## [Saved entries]
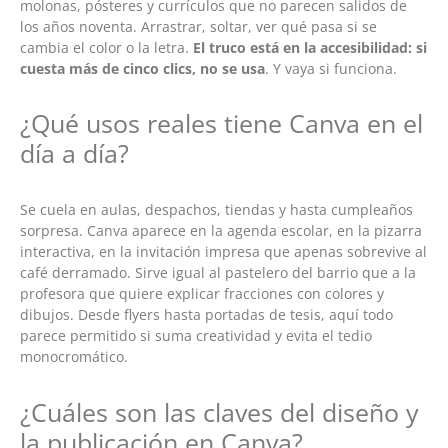
molonas, pósteres y currículos que no parecen salidos de
los años noventa. Arrastrar, soltar, ver qué pasa si se
cambia el color o la letra.
El truco está en la accesibilidad: si
cuesta más de cinco clics, no se usa
. Y vaya si funciona.
¿Qué usos reales tiene Canva en el
día a día?
Se cuela en aulas, despachos, tiendas y hasta cumpleaños
sorpresa. Canva aparece en la agenda escolar, en la pizarra
interactiva, en la invitación impresa que apenas sobrevive al
café derramado. Sirve igual al pastelero del barrio que a la
profesora que quiere explicar fracciones con colores y
dibujos. Desde flyers hasta portadas de tesis, aquí todo
parece permitido si suma creatividad y evita el tedio
monocromático.
¿Cuáles son las claves del diseño y
la publicación en Canva?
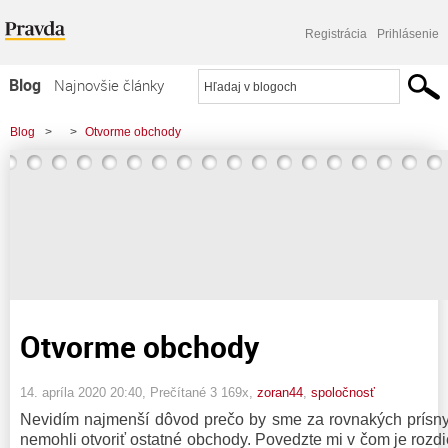
Registrácia
Prihlásenie
Blog
Najnovšie články
Najčítanejšie články
Blog
>
>
Otvorme obchody
Najkomentovanejšie články
Zoznam blogov
Komerčné blogy
Otvorme obchody
14. apríla 2020 20:40
, Prečítané 3 169x,
zoran44
,
spoločnosť
Nevidím najmenší dôvod prečo by sme za rovnakých prísn
nemohli otvoriť ostatné obchody. Povedzte mi v čom je rozdi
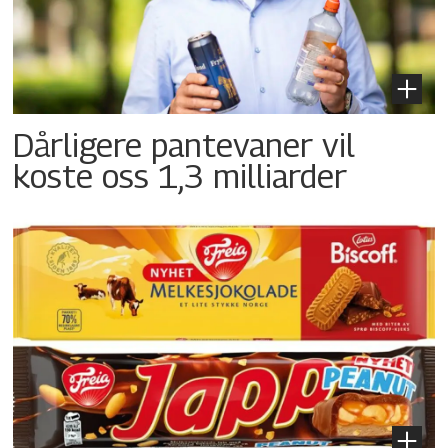
Dårligere pantevaner vil
koste oss 1,3 milliarder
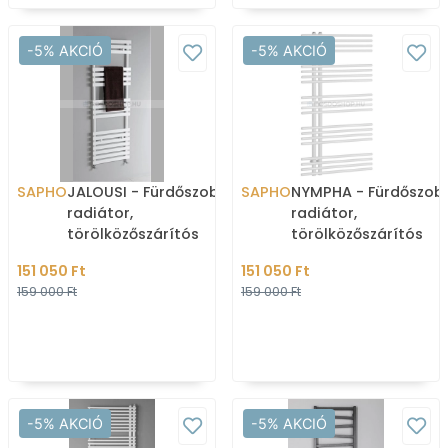
-5% AKCIÓ
-5% AKCIÓ
SAPHO
JALOUSI - Fürdőszobai
SAPHO
NYMPHA - Fürdőszob
radiátor,
radiátor,
törölközőszárítós
törölközőszárítós
radiátor, 900W,
radiátor, 485W,
151 050 Ft
151 050 Ft
60x150cm, egyenes -
60x112,2cm,
159 000 Ft
159 000 Ft
Fehér
aszimmetrikus, egye
-5% AKCIÓ
-5% AKCIÓ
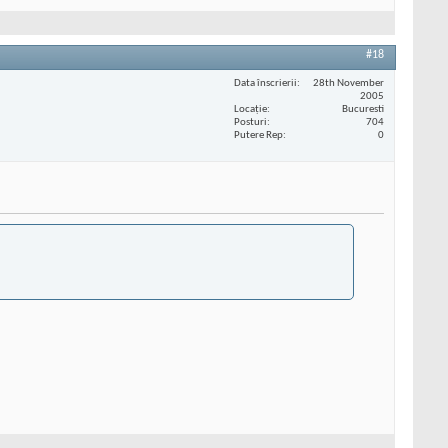
#18
Data înscrierii
28th November
2005
Locaţie
Bucuresti
Posturi
704
Putere Rep
0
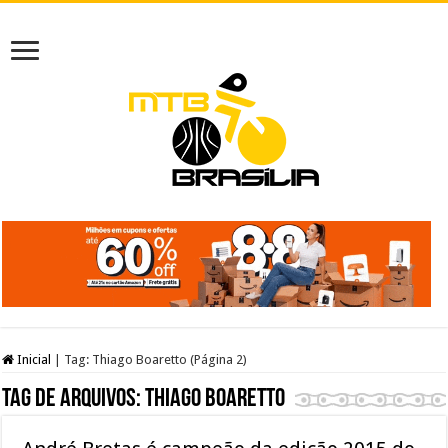
Inicial
|
Tag:
Thiago Boaretto
(Página 2)
Tag de arquivos:
Thiago Boaretto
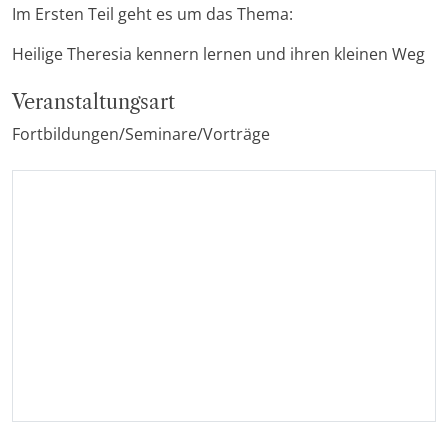
Im Ersten Teil geht es um das Thema:
Heilige Theresia kennern lernen und ihren kleinen Weg
Veranstaltungsart
Fortbildungen/Seminare/Vorträge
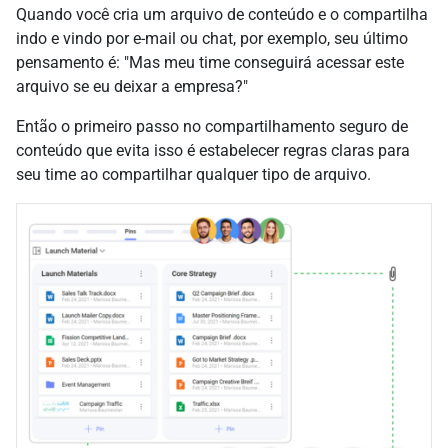
Quando você cria um arquivo de conteúdo e o compartilha
indo e vindo por e-mail ou chat, por exemplo, seu último
pensamento é: "Mas meu time conseguirá acessar este
arquivo se eu deixar a empresa?"
Então o primeiro passo no compartilhamento seguro de
conteúdo que evita isso é estabelecer regras claras para
seu time ao compartilhar qualquer tipo de arquivo.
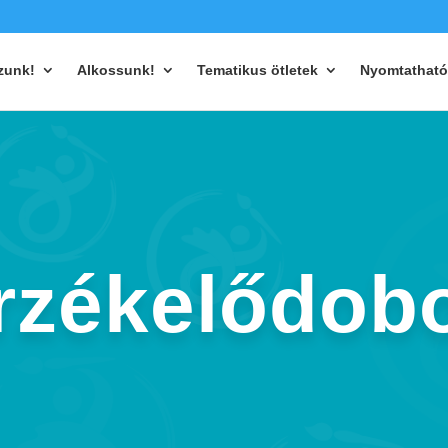
zunk!
Alkossunk!
Tematikus ötletek
Nyomtatható
rzékelődob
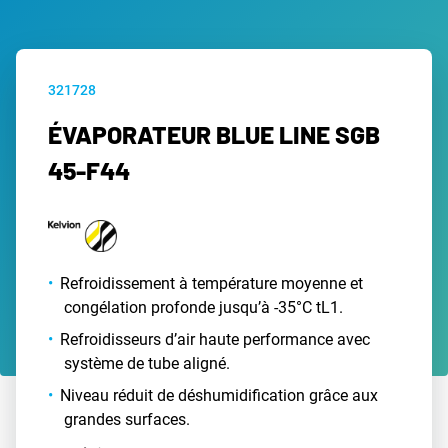
321728
ÉVAPORATEUR BLUE LINE SGB
45-F44
Refroidissement à température moyenne et
congélation profonde jusqu’à -35°C tL1.
Refroidisseurs d’air haute performance avec
système de tube aligné.
Niveau réduit de déshumidification grâce aux
grandes surfaces.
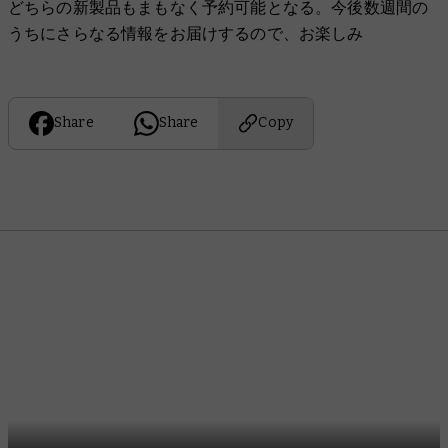
どちらの新製品もまもなく予約可能となる。今後数週間の
うちにさらなる情報をお届けするので、お楽しみ
Share
Share
Copy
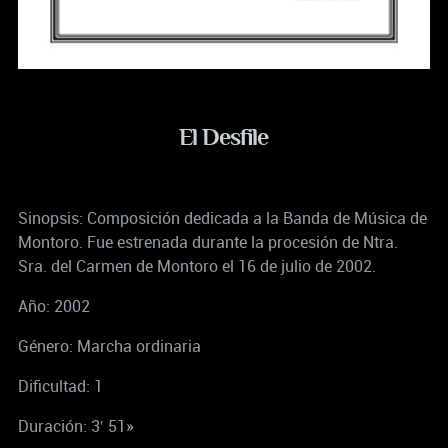
El Desfile
Sinopsis: Composición dedicada a la Banda de Música de
Montoro. Fue estrenada durante la procesión de Ntra.
Sra. del Carmen de Montoro el 16 de julio de 2002.
Año: 2002
Género: Marcha ordinaria
Dificultad: 1
Duración: 3′ 51»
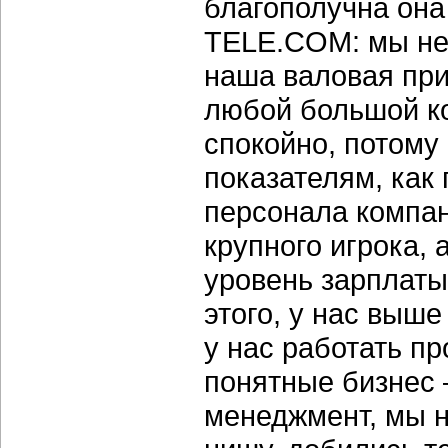
благополучна она
TELE.COM: мы не 
наша валовая пр
любой большой ко
спокойно, потому
показателям, как
персонала компа
крупного игрока, 
уровень зарплаты
этого, у нас выше
у нас работать пр
понятные бизнес
менеджмент, мы 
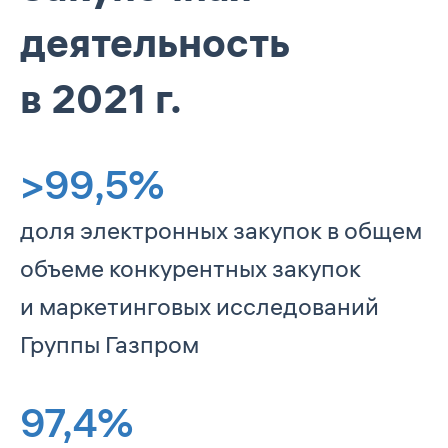
деятельность
в 2021 г.
>
99,5
%
доля электронных закупок в общем
объеме конкурентных закупок
и маркетинговых исследований
Группы Газпром
97,4
%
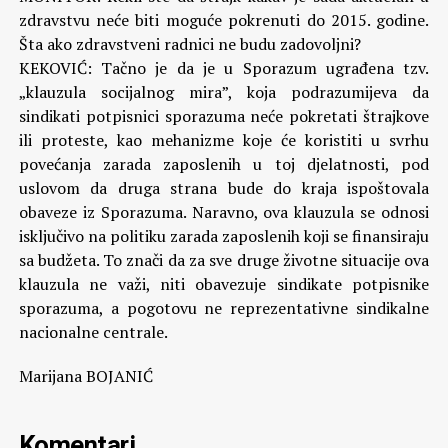
zdravstvu neće biti moguće pokrenuti do 2015. godine.
Šta ako zdravstveni radnici ne budu zadovoljni?
KEKOVIĆ: Tačno je da je u Sporazum ugrađena tzv.
„klauzula socijalnog mira”, koja podrazumijeva da
sindikati potpisnici sporazuma neće pokretati štrajkove
ili proteste, kao mehanizme koje će koristiti u svrhu
povećanja zarada zaposlenih u toj djelatnosti, pod
uslovom da druga strana bude do kraja ispoštovala
obaveze iz Sporazuma. Naravno, ova klauzula se odnosi
isključivo na politiku zarada zaposlenih koji se finansiraju
sa budžeta. To znači da za sve druge životne situacije ova
klauzula ne važi, niti obavezuje sindikate potpisnike
sporazuma, a pogotovu ne reprezentativne sindikalne
nacionalne centrale.
Marijana BOJANIĆ
Komentari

## [DIRECTIONS]
Print all the records again exactly; do not include any picture.

## [RESULT OF THE EXERCISE]
molonas, pósteres y currículos que no parecen salidos de
los años noventa. Arrastrar, soltar, ver qué pasa si se
cambia el color o la letra.
El truco está en la accesibilidad: si
cuesta más de cinco clics, no se usa
. Y vaya si funciona.
¿Qué usos reales tiene Canva en el
día a día?
Se cuela en aulas, despachos, tiendas y hasta cumpleaños
sorpresa. Canva aparece en la agenda escolar, en la pizarra
interactiva, en la invitación impresa que apenas sobrevive al
café derramado. Sirve igual al pastelero del barrio que a la
profesora que quiere explicar fracciones con colores y
dibujos. Desde flyers hasta portadas de tesis, aquí todo
parece permitido si suma creatividad y evita el tedio
monocromático.
¿Cuáles son las claves del diseño y
la publicación en Canva?
Registrácia
Prihlásenie
Blog
Najnovšie články
Najčítanejšie články
Blog
>
>
Otvorme obchody
Najkomentovanejšie články
Zoznam blogov
Komerčné blogy
Otvorme obchody
14. apríla 2020 20:40
, Prečítané 3 169x,
zoran44
,
spoločnosť
Nevidím najmenší dôvod prečo by sme za rovnakých prísn
nemohli otvoriť ostatné obchody. Povedzte mi v čom je rozdi
Dårligere pantevaner vil
koste oss 1,3 milliarder
-5% AKCIÓ
-5% AKCIÓ
SAPHO
JALOUSI - Fürdőszobai
SAPHO
NYMPHA - Fürdőszob
radiátor,
radiátor,
törölközőszárítós
törölközőszárítós
radiátor, 900W,
radiátor, 485W,
151 050 Ft
151 050 Ft
60x150cm, egyenes -
60x112,2cm,
159 000 Ft
159 000 Ft
Fehér
aszimmetrikus, egye
-5% AKCIÓ
-5% AKCIÓ
#18
Data înscrierii
28th November
2005
Locaţie
Bucuresti
Posturi
704
Putere Rep
0
Inicial
|
Tag:
Thiago Boaretto
(Página 2)
Tag de arquivos:
Thiago Boaretto
Im Ersten Teil geht es um das Thema:
Heilige Theresia kennern lernen und ihren kleinen Weg
Veranstaltungsart
Fortbildungen/Seminare/Vorträge
Quando você cria um arquivo de conteúdo e o compartilha
indo e vindo por e-mail ou chat, por exemplo, seu último
pensamento é: "Mas meu time conseguirá acessar este
arquivo se eu deixar a empresa?"
Então o primeiro passo no compartilhamento seguro de
conteúdo que evita isso é estabelecer regras claras para
seu time ao compartilhar qualquer tipo de arquivo.
zunk!
Alkossunk!
Tematikus ötletek
Nyomtatható
rzékelődob
321728
ÉVAPORATEUR BLUE LINE SGB
45-F44
Refroidissement à température moyenne et
congélation profonde jusqu’à -35°C tL1.
Refroidisseurs d’air haute performance avec
système de tube aligné.
Niveau réduit de déshumidification grâce aux
grandes surfaces.
どちらの新製品もまもなく予約可能となる。今後数週間の
うちにさらなる情報をお届けするので、お楽しみ
Share
Share
Copy
El Desfile
Sinopsis: Composición dedicada a la Banda de Música de
Montoro. Fue estrenada durante la procesión de Ntra.
Sra. del Carmen de Montoro el 16 de julio de 2002.
Año: 2002
Género: Marcha ordinaria
Dificultad: 1
Duración: 3′ 51»
благополучна она
TELE.COM: мы не 
наша валовая пр
любой большой ко
спокойно, потому
показателям, как
персонала компа
крупного игрока, 
уровень зарплаты
этого, у нас выше
у нас работать пр
понятные бизнес
менеджмент, мы 
деятельность
в 2021 г.
>
99,5
%
доля электронных закупок в общем
объеме конкурентных закупок
и маркетинговых исследований
Группы Газпром
97,4
%
zdravstvu neće biti moguće pokrenuti do 2015. godine.
Šta ako zdravstveni radnici ne budu zadovoljni?
KEKOVIĆ: Tačno je da je u Sporazum ugrađena tzv.
„klauzula socijalnog mira”, koja podrazumijeva da
sindikati potpisnici sporazuma neće pokretati štrajkove
ili proteste, kao mehanizme koje će koristiti u svrhu
povećanja zarada zaposlenih u toj djelatnosti, pod
uslovom da druga strana bude do kraja ispoštovala
obaveze iz Sporazuma. Naravno, ova klauzula se odnosi
isključivo na politiku zarada zaposlenih koji se finansiraju
sa budžeta. To znači da za sve druge životne situacije ova
klauzula ne važi, niti obavezuje sindikate potpisnike
sporazuma, a pogotovu ne reprezentativne sindikalne
nacionalne centrale.
Marijana BOJANIĆ
Komentari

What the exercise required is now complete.